__Task details__
Images are to be left out; everything else in the listing should be repeated exactly.

__Dataset entries__
┌────────
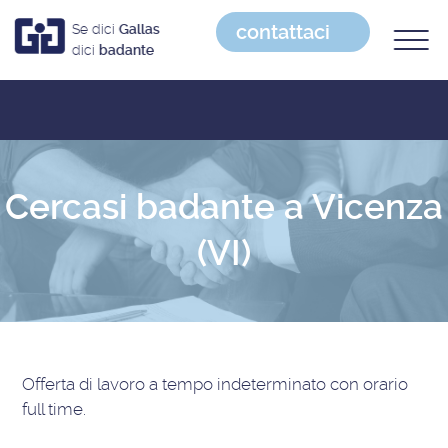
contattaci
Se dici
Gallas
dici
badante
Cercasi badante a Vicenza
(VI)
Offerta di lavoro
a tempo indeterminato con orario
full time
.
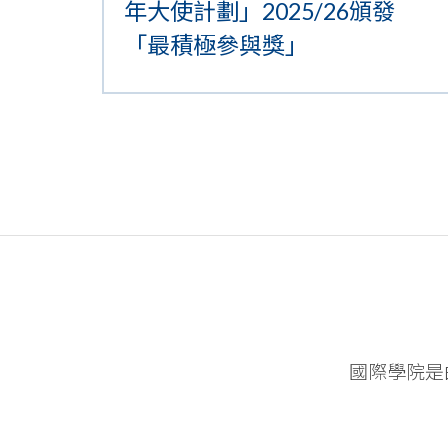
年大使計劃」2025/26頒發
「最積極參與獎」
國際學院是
└────────
__Solution for this exercise__
contattaci
Se dici
Gallas
dici
badante
Cercasi badante a Vicenza
(VI)
Offerta di lavoro
a tempo indeterminato con orario
full time
.
年大使計劃」2025/26頒發
「最積極參與獎」
國際學院是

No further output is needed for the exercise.